EHRs and Automatic Improvement in Quality of Care – Will it Remain a Myth?

by | Published on Feb 4, 2013 | EHR/EMR

Is the automatic improvement in quality of care touted by the proponents of electronic health records a myth? Apart from improved care, the new system was also supposed to bring in remarkable cost savings as well as enhanced efficiency and accuracy. However, studies made in this regard show that various other factors have to be focused on to achieve the desired objectives. A recent report issued by the Rand Corporation highlights the disappointment of a large majority of healthcare providers and authorities with the electronic systems. The main shortcomings pointed out were that the systems were badly integrated and not user friendly.

Benefits Don’t Just Fall from the Sky

Health IT is potent, but if it is to provide the desired benefits providers will have to restructure their processes. The above mentioned report affirms that the drawbacks in the design of the IT systems providers use now is by and large responsible for the slowness in the emergence of positive results.

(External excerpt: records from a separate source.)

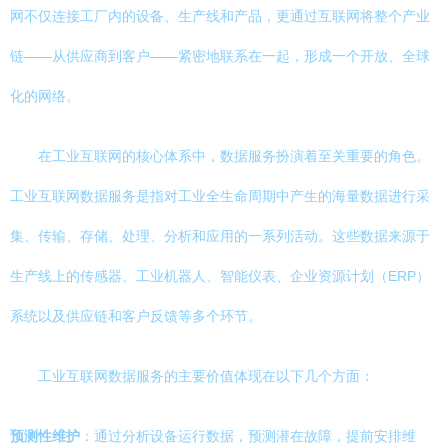
网不仅连接工厂内的设备、生产线和产品，更通过互联网将整个产业
链——从供应商到客户——紧密地联系在一起，形成一个开放、全球
化的网络。
在工业互联网的核心体系中，数据服务扮演着至关重要的角色。
工业互联网数据服务是指对工业全生命周期中产生的海量数据进行采
集、传输、存储、处理、分析和应用的一系列活动。这些数据来源于
生产线上的传感器、工业机器人、智能仪表、企业资源计划（ERP）
系统以及供应链和客户反馈等多个环节。
工业互联网数据服务的主要价值体现在以下几个方面：
预测性维护
：通过分析设备运行数据，预测潜在故障，提前安排维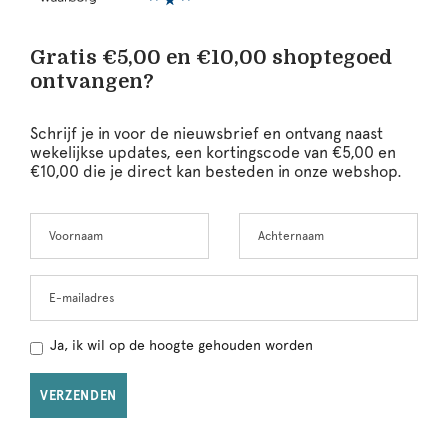
Gratis €5,00 en €10,00 shoptegoed
ontvangen?
Schrijf je in voor de nieuwsbrief en ontvang naast
wekelijkse updates, een kortingscode van €5,00 en
€10,00 die je direct kan besteden in onze webshop.
Voornaam
Achternaam
Leave
this
field
blank
E-mailadres
Ja, ik wil op de hoogte gehouden worden
VERZENDEN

Many providers are reluctant to invest in the new system and would even pay the penalty rather than go through the hassles of implementing EHR. If healthcare entities are to be persuaded to utilize EHR,

  • It should make the doctor’s job more efficient and simpler. User-friendliness is the keyword in this regard. Busy providers may not have time to undergo comprehensive training programs, and so the EHR system should be easy to operate.
  • Ideally, the information should be stored in a single IT system, which can be retrieved easily by healthcare entities.

EHR Implementation plus Technical Assistance Can Help

The implementation of electronic health records if combined with steady technical assistance can help in improving patient care, as another study by Weill Cornell Medical College and the PCIP (Primary Care Information Project) of the New York City Health Department reveals. The study found that while practices with EHR exposure for nine months combined with technical assistance showed some improvement, those with minimal/no technical support failed to show any worthwhile improvement even after using EHRs up to two years. The study concluded that electronic health records are indeed advantageous and can also bring about good outcomes, but the EHR implementation should be supported by strong and enduring technical assistance.